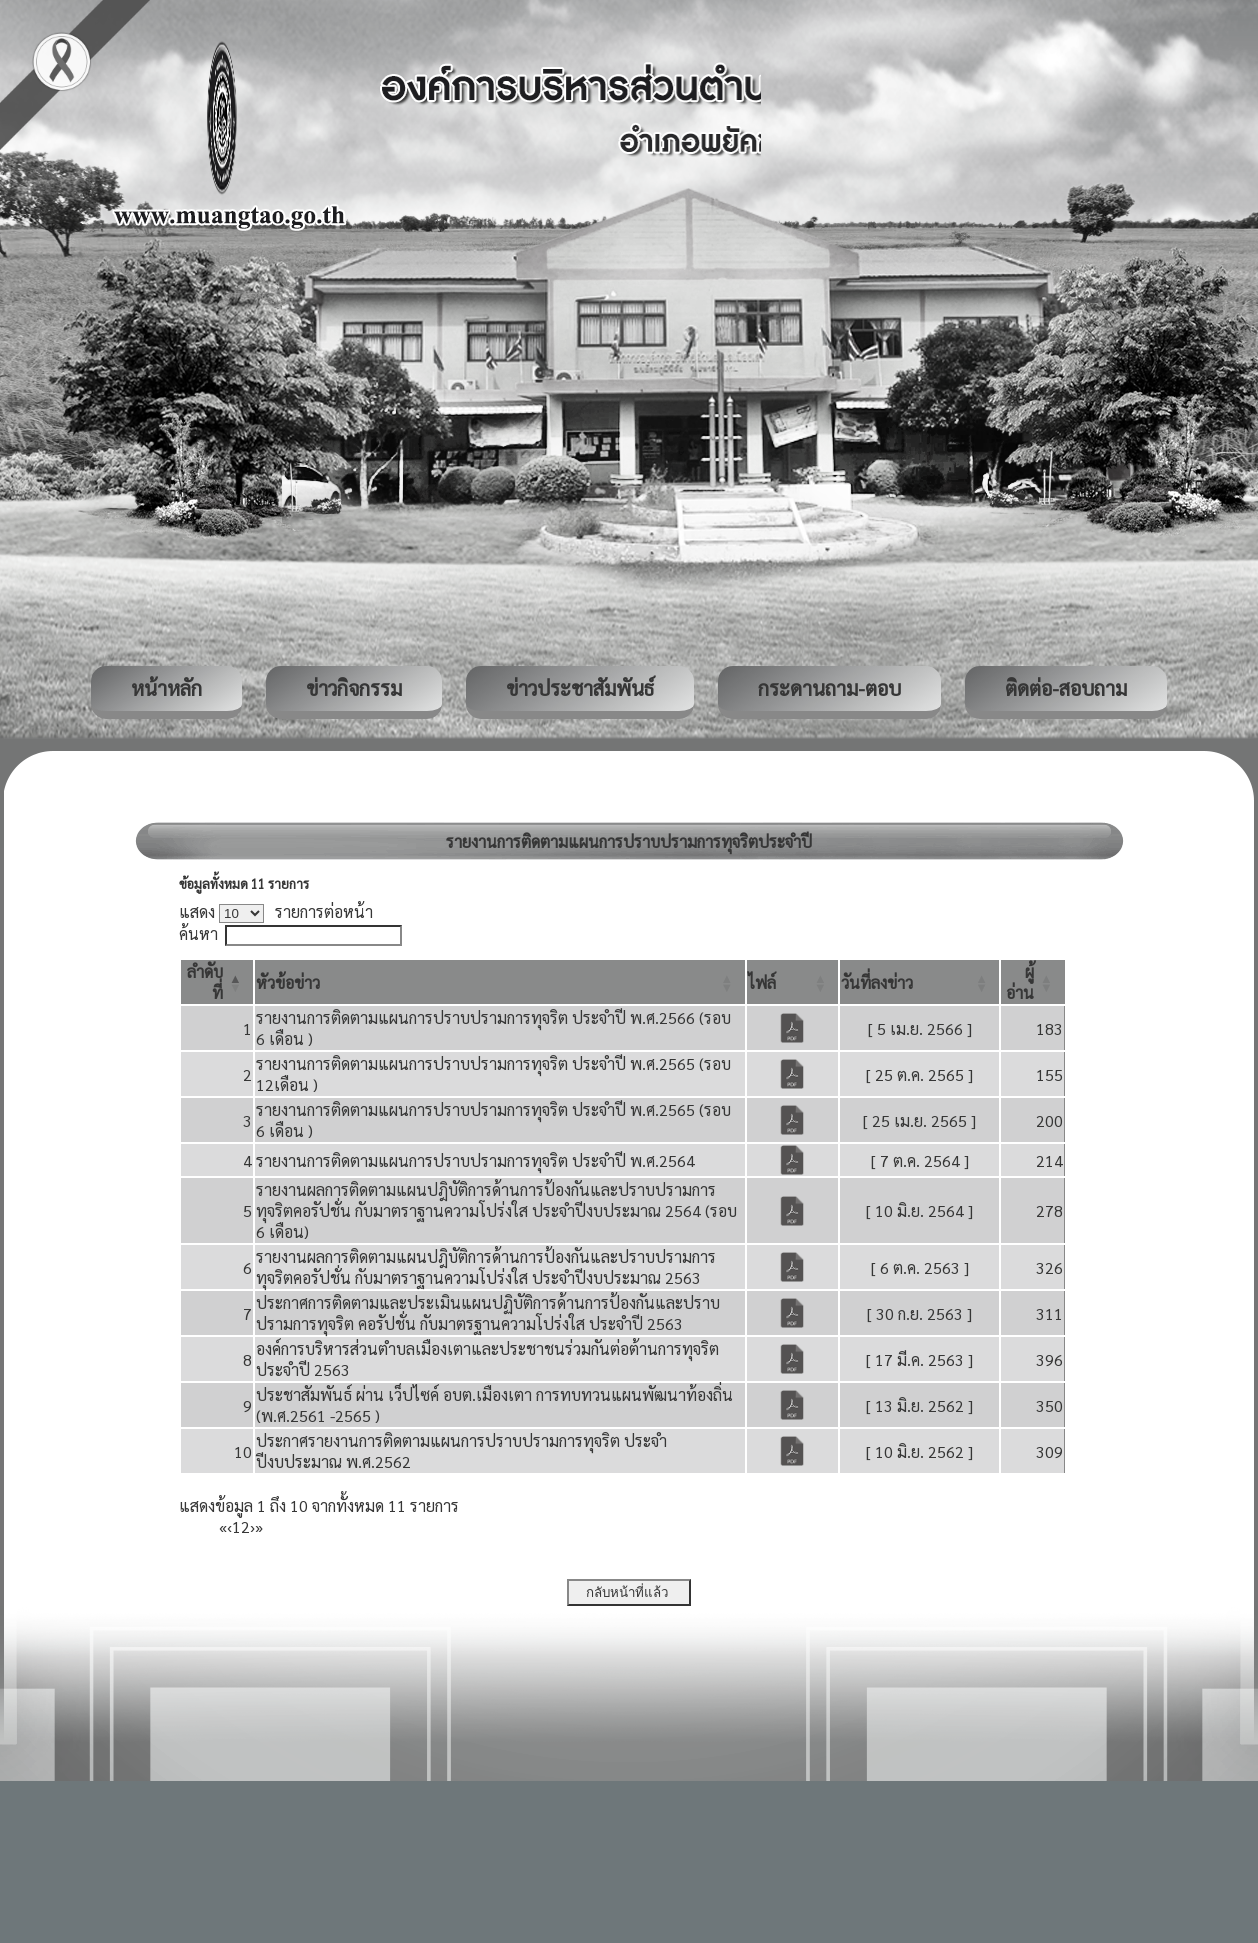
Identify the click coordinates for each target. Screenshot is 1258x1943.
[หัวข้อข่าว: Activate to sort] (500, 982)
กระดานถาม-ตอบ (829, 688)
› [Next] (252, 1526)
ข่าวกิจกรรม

──────────────────────────────

> Problem requirements: Each entry is to be transcribed verbatim, and any picture in it is to be skipped.

> Problem solution:
Identify the click coordinates for each target. Screenshot is 1258x1943.
[หัวข้อข่าว: Activate to sort] (500, 982)
กระดานถาม-ตอบ (829, 688)
› [Next] (252, 1526)
ข่าวกิจกรรม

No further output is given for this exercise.